### What the exercise asks
The result should be an exact copy of only the lines from the one holding "別中的方法和事件包括：" through the last line of the data below, please, without pictures.

─── Supplied data

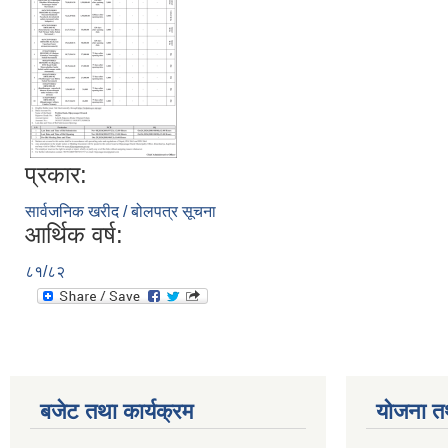
प्रकार:
सार्वजनिक खरीद / बोलपत्र सूचना
आर्थिक वर्ष:
८१/८२
बजेट तथा कार्यक्रम
योजना त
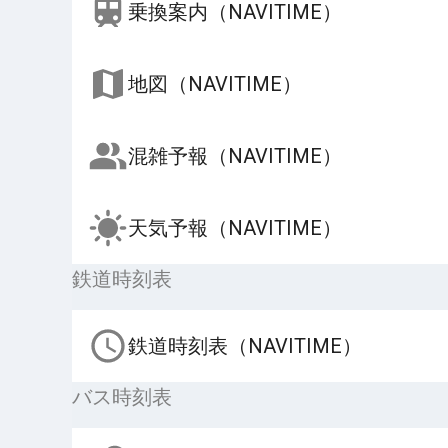
乗換案内（NAVITIME）
地図（NAVITIME）
混雑予報（NAVITIME）
天気予報（NAVITIME）
鉄道時刻表
鉄道時刻表（NAVITIME）
バス時刻表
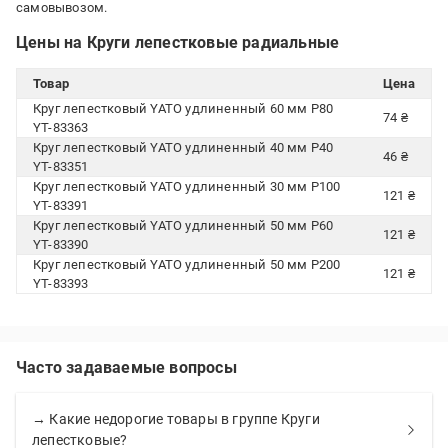
самовывозом.
Цены на Круги лепестковые радиальные
Товар
Цена
Круг лепестковый YATO удлиненный 60 мм P80
74 ₴
YT-83363
Круг лепестковый YATO удлиненный 40 мм P40
46 ₴
YT-83351
Круг лепестковый YATO удлиненный 30 мм P100
121 ₴
YT-83391
Круг лепестковый YATO удлиненный 50 мм P60
121 ₴
YT-83390
Круг лепестковый YATO удлиненный 50 мм P200
121 ₴
YT-83393
Часто задаваемые вопросы
→ Какие недорогие товары в группе Круги
лепестковые?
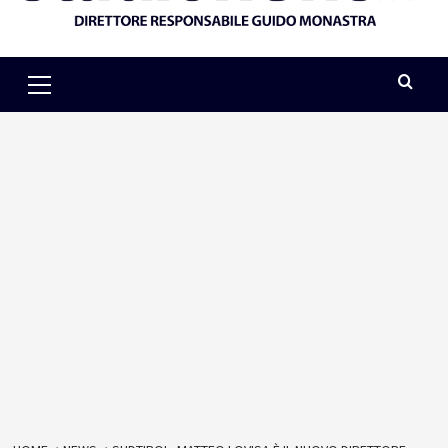
Primary
Menu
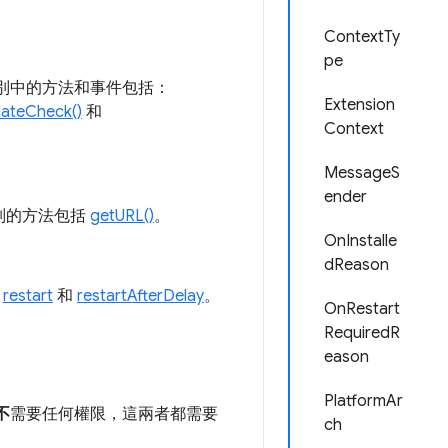
ContextTy
pe
別中的方法和事件包括：
Extension
ateCheck()
和
Context
MessageS
ender
別的方法包括
getURL()
。
OnInstalle
dReason
括
restart
和
restartAfterDelay
。
OnRestart
RequiredR
eason
PlatformAr
不
需要任何權限，這兩者都需要
ch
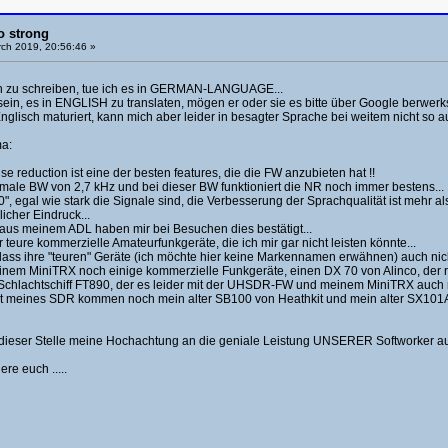
o strong
ch 2019, 20:56:46 »
n zu schreiben, tue ich es in GERMAN-LANGUAGE...
 sein, es in ENGLISH zu translaten, mögen er oder sie es bitte über Google berwerkst
nglisch maturiert, kann mich aber leider in besagter Sprache bei weitem nicht so a
a:
e reduction ist eine der besten features, die die FW anzubieten hat !!
ale BW von 2,7 kHz und bei dieser BW funktioniert die NR noch immer bestens...
0", egal wie stark die Signale sind, die Verbesserung der Sprachqualität ist mehr a
licher Eindruck...
aus meinem ADL haben mir bei Besuchen dies bestätigt...
teure kommerzielle Amateurfunkgeräte, die ich mir gar nicht leisten könnte...
dass ihre "teuren" Geräte (ich möchte hier keine Markennamen erwähnen) auch nicht
inem MiniTRX noch einige kommerzielle Funkgeräte, einen DX 70 von Alinco, der ra
chlachtschiff FT890, der es leider mit der UHSDR-FW und meinem MiniTRX auch nich
t meines SDR kommen noch mein alter SB100 von Heathkit und mein alter SX101A v
n dieser Stelle meine Hochachtung an die geniale Leistung UNSERER Softworker a
re euch .....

──────

### Reply to the exercise
別中的方法和事件包括：
Extension
ateCheck()
和
Context
MessageS
ender
別的方法包括
getURL()
。
OnInstalle
dReason
括
restart
和
restartAfterDelay
。
OnRestart
RequiredR
eason
PlatformAr
不
需要任何權限，這兩者都需要
ch
o strong
ch 2019, 20:56:46 »
n zu schreiben, tue ich es in GERMAN-LANGUAGE...
 sein, es in ENGLISH zu translaten, mögen er oder sie es bitte über Google berwerkst
nglisch maturiert, kann mich aber leider in besagter Sprache bei weitem nicht so a
a:
e reduction ist eine der besten features, die die FW anzubieten hat !!
ale BW von 2,7 kHz und bei dieser BW funktioniert die NR noch immer bestens...
0", egal wie stark die Signale sind, die Verbesserung der Sprachqualität ist mehr a
licher Eindruck...
aus meinem ADL haben mir bei Besuchen dies bestätigt...
teure kommerzielle Amateurfunkgeräte, die ich mir gar nicht leisten könnte...
dass ihre "teuren" Geräte (ich möchte hier keine Markennamen erwähnen) auch nicht
inem MiniTRX noch einige kommerzielle Funkgeräte, einen DX 70 von Alinco, der ra
chlachtschiff FT890, der es leider mit der UHSDR-FW und meinem MiniTRX auch nich
t meines SDR kommen noch mein alter SB100 von Heathkit und mein alter SX101A v
n dieser Stelle meine Hochachtung an die geniale Leistung UNSERER Softworker a
re euch .....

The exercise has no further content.